ROME – The shake-up at the Vatican’s Congregation for the Doctrine of the Faith continues, as Pope Francis appointed Monsignor Giacomo Morandi to be its second highest-ranking official.

The Italian Biblicist had already been chosen by the pope in 2015 to be the undersecretary of the congregation charged with ensuring the coherent and correct interpretation of Catholic theology.

The promotion follows the announcement on July 1 that Spanish Archbishop Luis Ladaria Ferrer, the former deputy of the doctrinal congregation appointed by Pope Benedict XVI in 2008, was to be its new prefect.

Ferrer replaced the German Cardinal Gerhard Müller, 69, who had taken a more conservative interpretation of Francis’s encyclical Amoris Laetitia concerning divorced and civilly remarried Catholics.

Morandi, at the relatively young age of 51, is therefore the pope’s new inside man within the congregation, after serving as a priest in the northern Italian diocese of Modena-Nonantola since 1990.

In his native city of Modena, Morandi had also been the episcopal vicar for catechesis, evangelization, and culture.
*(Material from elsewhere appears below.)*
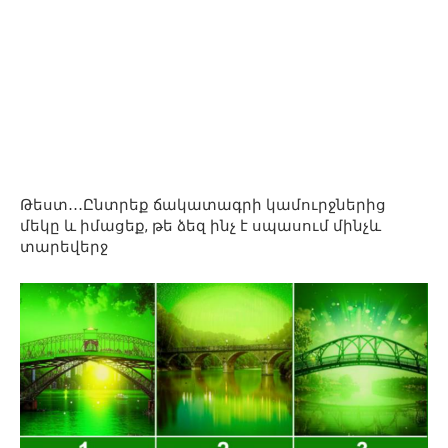
Թեստ․․․Ընտրեք ճակատագրի կամուրջներից
մեկը և իմացեք, թե ձեզ ինչ է սպասում մինչև
տարեվերջ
In 2008 he earned his doctorate in missiology at the Pontifical Gregorian University in Rome, where he also worked as a professor and vice-rector.

Among his other accomplishments, the new deputy obtained his license in Biblical studies in 1992 at the Vatican’s Biblicum Institute and was a lecturer on patristic exegesis at the Academy of theology named after Czech Cardinal Tomáš Špidlík, with ties to the Pontifical Oriental Institute in Rome.
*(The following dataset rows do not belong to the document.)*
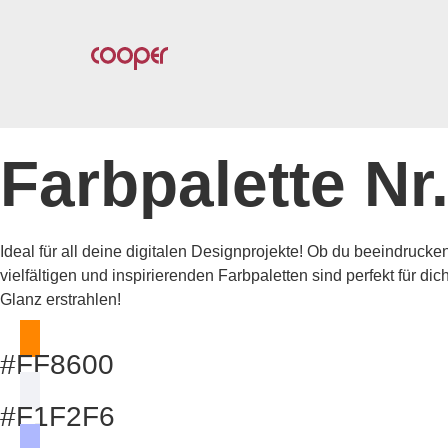
Farbpalette Nr
Ideal für all deine digitalen Designprojekte! Ob du beeindruc
vielfältigen und inspirierenden Farbpaletten sind perfekt für d
Glanz erstrahlen!
#FF8600
#F1F2F6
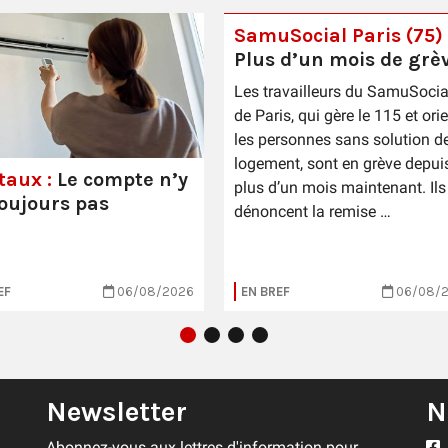
SamuSocial Paris (75) 
Plus d’un mois de grè
Les travailleurs du SamuSocia
de Paris, qui gère le 115 et ori
les personnes sans solution d
logement, sont en grève depui
taux :
Le compte n’y
plus d’un mois maintenant. Ils
toujours pas
dénoncent la remise …
EF
06/08/2026
EN BREF
06/08/
Newsletter
N
Abonnez-vous aux lettres d'information pour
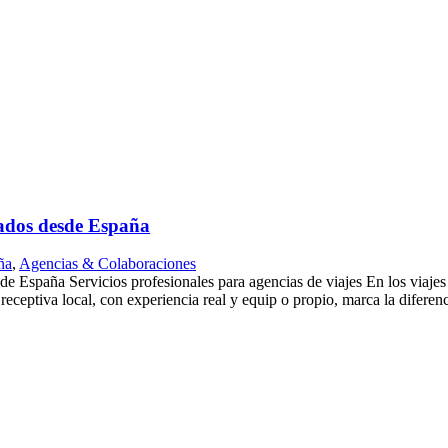
zados desde España
ña
,
Agencias & Colaboraciones
 España Servicios profesionales para agencias de viajes En los viajes 
eceptiva local, con experiencia real y equip o propio, marca la diferenci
“As a diocese we are honored by the decision made by Pope Francis, who recognized in one of our priests the qualities and gifts necessary to perform such a delicate and complex service for the Universal Church,” the bishop of Modena Erio Catsellucci told local newspapers.

The bishop added that the date of Morandi’s ordination as Archbishop of Cerveteri, though still unconfirmed, will probably be at the end of September at the Duomo of Modena.